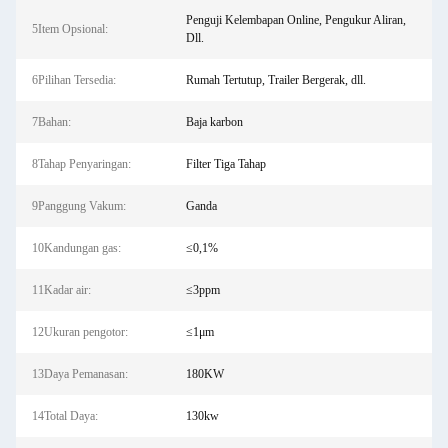
Penguji Kelembapan Online, Pengukur Aliran,
5Item Opsional:
Dll.
6Pilihan Tersedia:
Rumah Tertutup, Trailer Bergerak, dll.
7Bahan:
Baja karbon
8Tahap Penyaringan:
Filter Tiga Tahap
9Panggung Vakum:
Ganda
10Kandungan gas:
≤0,1%
11Kadar air:
≤3ppm
12Ukuran pengotor:
≤1μm
13Daya Pemanasan:
180KW
14Total Daya:
130kw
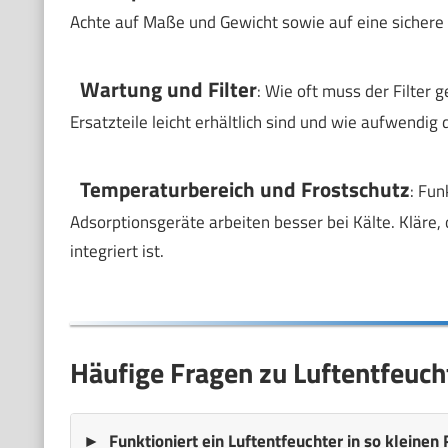
Achte auf Maße und Gewicht sowie auf eine sichere B
Wartung und Filter
: Wie oft muss der Filter 
Ersatzteile leicht erhältlich sind und wie aufwendig 
Temperaturbereich und Frostschutz
: Fun
Adsorptionsgeräte arbeiten besser bei Kälte. Kläre,
integriert ist.
Häufige Fragen zu Luftentfeuc
Funktioniert ein Luftentfeuchter in so klein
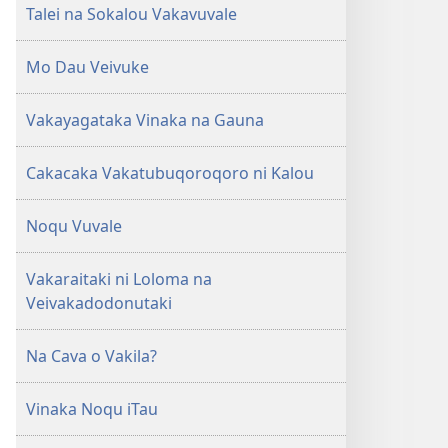
Talei na Sokalou Vakavuvale
Mo Dau Veivuke
Vakayagataka Vinaka na Gauna
Cakacaka Vakatubuqoroqoro ni Kalou
Noqu Vuvale
Vakaraitaki ni Loloma na
Veivakadodonutaki
Na Cava o Vakila?
Vinaka Noqu iTau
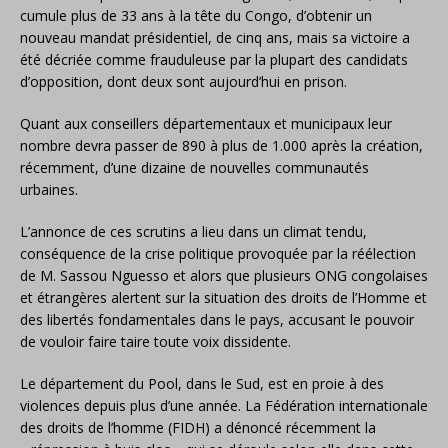
cumule plus de 33 ans à la tête du Congo, d’obtenir un
nouveau mandat présidentiel, de cinq ans, mais sa victoire a
été décriée comme frauduleuse par la plupart des candidats
d’opposition, dont deux sont aujourd’hui en prison.
Quant aux conseillers départementaux et municipaux leur
nombre devra passer de 890 à plus de 1.000 après la création,
récemment, d’une dizaine de nouvelles communautés
urbaines.
L’annonce de ces scrutins a lieu dans un climat tendu,
conséquence de la crise politique provoquée par la réélection
de M. Sassou Nguesso et alors que plusieurs ONG congolaises
et étrangères alertent sur la situation des droits de l’Homme et
des libertés fondamentales dans le pays, accusant le pouvoir
de vouloir faire taire toute voix dissidente.
Le département du Pool, dans le Sud, est en proie à des
violences depuis plus d’une année. La Fédération internationale
des droits de l’homme (FIDH) a dénoncé récemment la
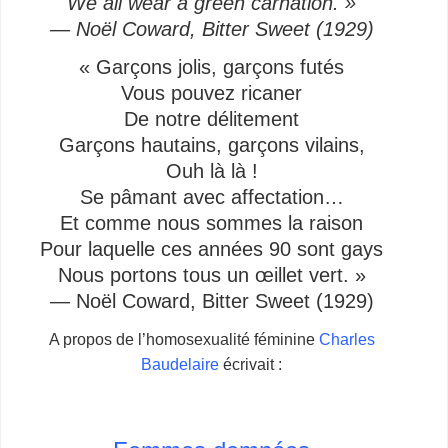
We all wear a green carnation. »
— Noël Coward, Bitter Sweet (1929)
« Garçons jolis, garçons futés
Vous pouvez ricaner
De notre délitement
Garçons hautains, garçons vilains,
Ouh là là !
Se pâmant avec affectation…
Et comme nous sommes la raison
Pour laquelle ces années 90 sont gays
Nous portons tous un œillet vert. »
— Noël Coward, Bitter Sweet (1929)
A propos de l’homosexualité féminine
Charles
Baudelaire
écrivait :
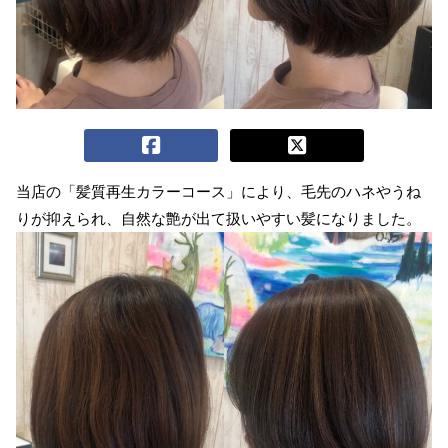
当店の「髪質再生カラーコース」により、毛先のハネやうね
りが抑えられ、自然な艶が出て扱いやすい髪になりました。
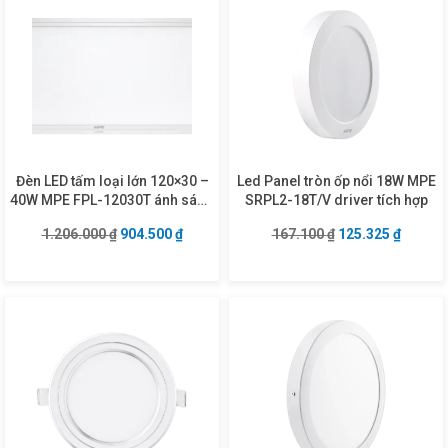
Đèn LED tấm loại lớn 120×30 –
Led Panel tròn ốp nổi 18W MPE
40W MPE FPL-12030T ánh sáng
SRPL2-18T/V driver tích hợp
trắng
Giá gốc là: 1.206.000 ₫.
Giá hiện tại là: 904.500 ₫.
Giá gốc là: 167.1
Giá hiện
1.206.000
₫
904.500
₫
167.100
₫
125.325
₫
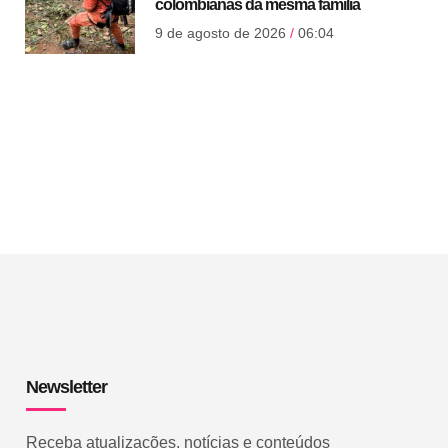
colombianas da mesma família
9 de agosto de 2026
06:04
Newsletter
Receba atualizações, notícias e conteúdos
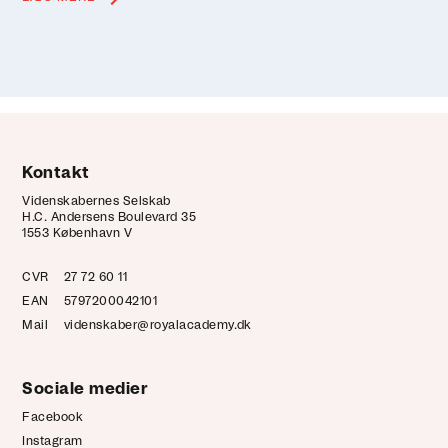
Kontakt
Videnskabernes Selskab
H.C. Andersens Boulevard 35
1553 København V
CVR
27 72 60 11
EAN
5797200042101
Mail
videnskaber@royalacademy.dk
Sociale medier
Facebook
Instagram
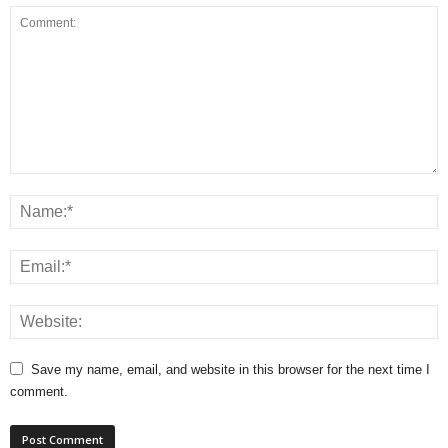
Save my name, email, and website in this browser for the next time I
comment.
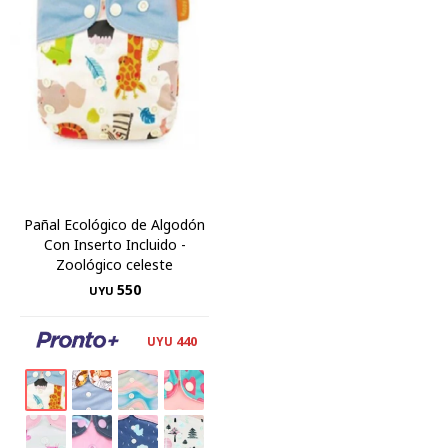
Pañal Ecológico de Algodón
Con Inserto Incluido -
Zoológico celeste
550
UYU
440
UYU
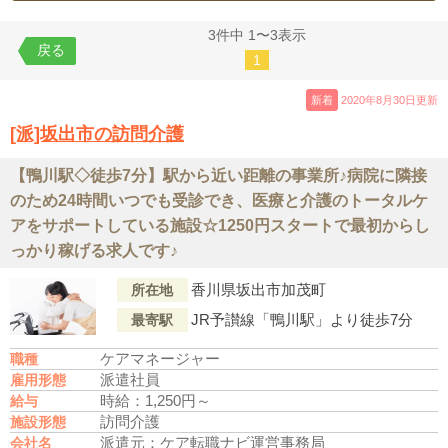
3件中 1〜3表示
戻る
1
新着
2020年8月30日更新
[派]坂出市の訪問介護
【鴨川駅◇徒歩7分】駅から近い距離の事業所♪病院に隣接
のため24時間いつでも受診でき、医療と介護のトータルケ
アをサポートしている施設☆1250円スタートで最初からし
っかり稼げる求人です♪
香川県坂出市加茂町
所在地
JR予讃線「鴨川駅」より徒歩7分
最寄駅
ケアマネージャー
職種
派遣社員
雇用形態
時給：1,250円～
給与
訪問介護
施設形態
派遣元：ケア転職ナビ運営事務局
会社名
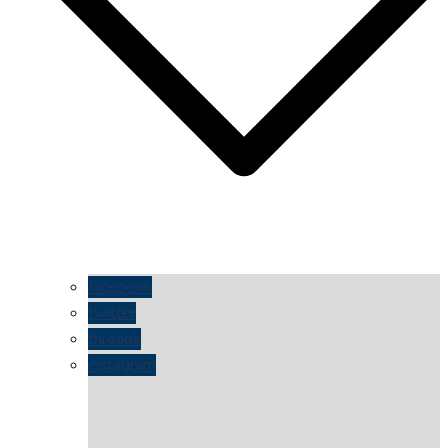
facebook
twitter
threads
instagram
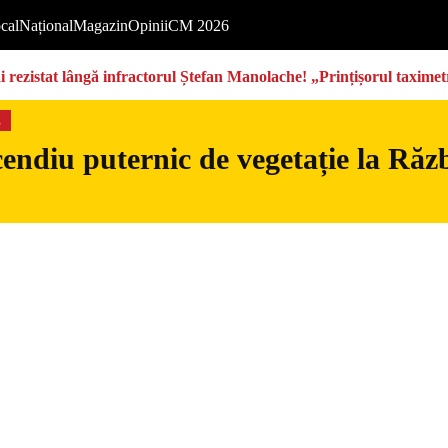
cal
Național
Magazin
Opinii
CM 2026
rezistat lângă infractorul Ștefan Manolache! „Prințișorul taximetri
s
endiu puternic de vegetație la Războ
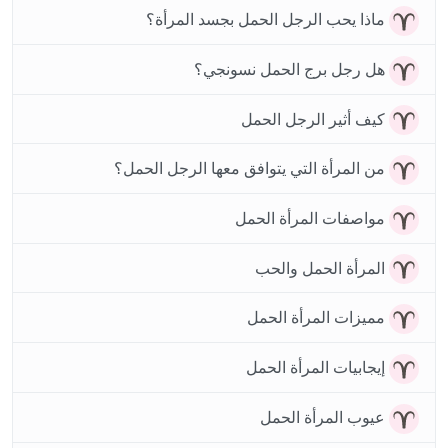
ماذا يحب الرجل الحمل بجسد المرأة؟
هل رجل برج الحمل نسونجي؟
كيف أثير الرجل الحمل
من المرأة التي يتوافق معها الرجل الحمل؟
مواصفات المرأة الحمل
المرأة الحمل والحب
مميزات المرأة الحمل
إيجابيات المرأة الحمل
عيوب المرأة الحمل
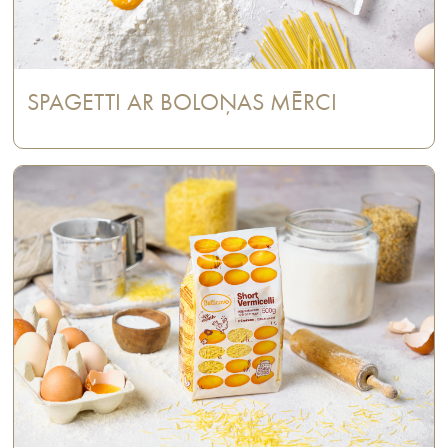
SPAGETTI AR BOLOŅAS MĒRCI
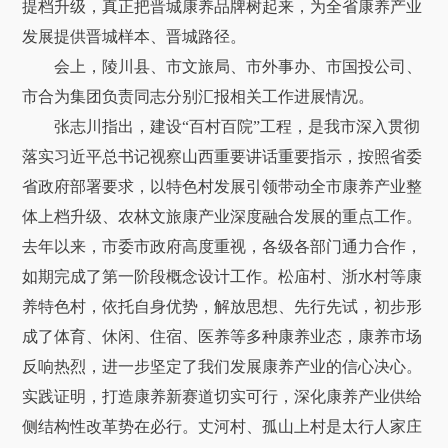
提档升级，真正把晋城康养品牌树起来，为全省康养产业
发展提供晋城样本、晋城路径。
会上，陵川县、市文旅局、市外事办、市国投公司、
市合为集团负责同志分别汇报相关工作进展情况。
张志川指出，建设“百村百院”工程，是我市深入贯彻
落实习近平总书记视察山西重要讲话重要指示，按照省委
省政府部署要求，以特色村发展引领带动全市康养产业整
体上档升级、农林文旅康产业深度融合发展的重点工作。
去年以来，市委市政府高度重视，各级各部门通力合作，
如期完成了第一阶段概念设计工作。松庙村、浙水村等康
养特色村，依托自身优势，解放思想、先行先试，初步形
成了体育、休闲、住宿、医养等多种康养业态，康养市场
反响热烈，进一步坚定了我们发展康养产业的信心决心。
实践证明，打造康养新赛道切实可行，深化康养产业供给
侧结构性改革势在必行。丈河村、孤山上村是太行人家庄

────

What you are asked to do:
Please output every record above exactly. Leave the pictures out.

Completed task:
Penguji Kelembapan Online, Pengukur Aliran,
5Item Opsional:
Dll.
6Pilihan Tersedia:
Rumah Tertutup, Trailer Bergerak, dll.
7Bahan:
Baja karbon
8Tahap Penyaringan:
Filter Tiga Tahap
9Panggung Vakum:
Ganda
10Kandungan gas:
≤0,1%
11Kadar air:
≤3ppm
12Ukuran pengotor:
≤1μm
13Daya Pemanasan:
180KW
14Total Daya:
130kw
Achte auf Maße und Gewicht sowie auf eine sichere B
Wartung und Filter
: Wie oft muss der Filter 
Ersatzteile leicht erhältlich sind und wie aufwendig 
Temperaturbereich und Frostschutz
: Fun
Adsorptionsgeräte arbeiten besser bei Kälte. Kläre,
integriert ist.
Häufige Fragen zu Luftentfeuc
Funktioniert ein Luftentfeuchter in so klein
Talei na Sokalou Vakavuvale
Mo Dau Veivuke
Vakayagataka Vinaka na Gauna
Cakacaka Vakatubuqoroqoro ni Kalou
Noqu Vuvale
Vakaraitaki ni Loloma na
Veivakadodonutaki
Na Cava o Vakila?
Vinaka Noqu iTau
cumule plus de 33 ans à la tête du Congo, d’obtenir un
nouveau mandat présidentiel, de cinq ans, mais sa victoire a
été décriée comme frauduleuse par la plupart des candidats
d’opposition, dont deux sont aujourd’hui en prison.
Quant aux conseillers départementaux et municipaux leur
nombre devra passer de 890 à plus de 1.000 après la création,
récemment, d’une dizaine de nouvelles communautés
urbaines.
L’annonce de ces scrutins a lieu dans un climat tendu,
conséquence de la crise politique provoquée par la réélection
de M. Sassou Nguesso et alors que plusieurs ONG congolaises
et étrangères alertent sur la situation des droits de l’Homme et
des libertés fondamentales dans le pays, accusant le pouvoir
de vouloir faire taire toute voix dissidente.
Le département du Pool, dans le Sud, est en proie à des
violences depuis plus d’une année. La Fédération internationale
des droits de l’homme (FIDH) a dénoncé récemment la
We all wear a green carnation. »
— Noël Coward, Bitter Sweet (1929)
« Garçons jolis, garçons futés
Vous pouvez ricaner
De notre délitement
Garçons hautains, garçons vilains,
Ouh là là !
Se pâmant avec affectation…
Et comme nous sommes la raison
Pour laquelle ces années 90 sont gays
Nous portons tous un œillet vert. »
— Noël Coward, Bitter Sweet (1929)
A propos de l’homosexualité féminine
Charles
Baudelaire
écrivait :
当店の「髪質再生カラーコース」により、毛先のハネやうね
りが抑えられ、自然な艶が出て扱いやすい髪になりました。
Đèn LED tấm loại lớn 120×30 –
Led Panel tròn ốp nổi 18W MPE
40W MPE FPL-12030T ánh sáng
SRPL2-18T/V driver tích hợp
trắng
Giá gốc là: 1.206.000 ₫.
Giá hiện tại là: 904.500 ₫.
Giá gốc là: 167.1
Giá hiện
1.206.000
₫
904.500
₫
167.100
₫
125.325
₫
colombianas da mesma família
9 de agosto de 2026
06:04
Newsletter
Receba atualizações, notícias e conteúdos
Kontakt
Videnskabernes Selskab
H.C. Andersens Boulevard 35
1553 København V
CVR
27 72 60 11
EAN
5797200042101
Mail
videnskaber@royalacademy.dk
Sociale medier
Facebook
Instagram
Save my name, email, and website in this browser for the next time I
comment.
Pañal Ecológico de Algodón
Con Inserto Incluido -
Zoológico celeste
550
UYU
440
UYU
3件中 1〜3表示
戻る
1
新着
2020年8月30日更新
[派]坂出市の訪問介護
【鴨川駅◇徒歩7分】駅から近い距離の事業所♪病院に隣接
のため24時間いつでも受診でき、医療と介護のトータルケ
アをサポートしている施設☆1250円スタートで最初からし
っかり稼げる求人です♪
香川県坂出市加茂町
所在地
JR予讃線「鴨川駅」より徒歩7分
最寄駅
ケアマネージャー
職種
派遣社員
雇用形態
時給：1,250円～
給与
訪問介護
施設形態
派遣元：ケア転職ナビ運営事務局
会社名
facebook
twitter
threads
instagram
cal
Național
Magazin
Opinii
CM 2026
rezistat lângă infractorul Ștefan Manolache! „Prințișorul taximetri
s
endiu puternic de vegetație la Războ
ماذا يحب الرجل الحمل بجسد المرأة؟
هل رجل برج الحمل نسونجي؟
كيف أثير الرجل الحمل
من المرأة التي يتوافق معها الرجل الحمل؟
مواصفات المرأة الحمل
المرأة الحمل والحب
مميزات المرأة الحمل
إيجابيات المرأة الحمل
عيوب المرأة الحمل
SPAGETTI AR BOLOŅAS MĒRCI
提档升级，真正把晋城康养品牌树起来，为全省康养产业
发展提供晋城样本、晋城路径。
会上，陵川县、市文旅局、市外事办、市国投公司、
市合为集团负责同志分别汇报相关工作进展情况。
张志川指出，建设“百村百院”工程，是我市深入贯彻
落实习近平总书记视察山西重要讲话重要指示，按照省委
省政府部署要求，以特色村发展引领带动全市康养产业整
体上档升级、农林文旅康产业深度融合发展的重点工作。
去年以来，市委市政府高度重视，各级各部门通力合作，
如期完成了第一阶段概念设计工作。松庙村、浙水村等康
养特色村，依托自身优势，解放思想、先行先试，初步形
成了体育、休闲、住宿、医养等多种康养业态，康养市场
反响热烈，进一步坚定了我们发展康养产业的信心决心。
实践证明，打造康养新赛道切实可行，深化康养产业供给
侧结构性改革势在必行。丈河村、孤山上村是太行人家庄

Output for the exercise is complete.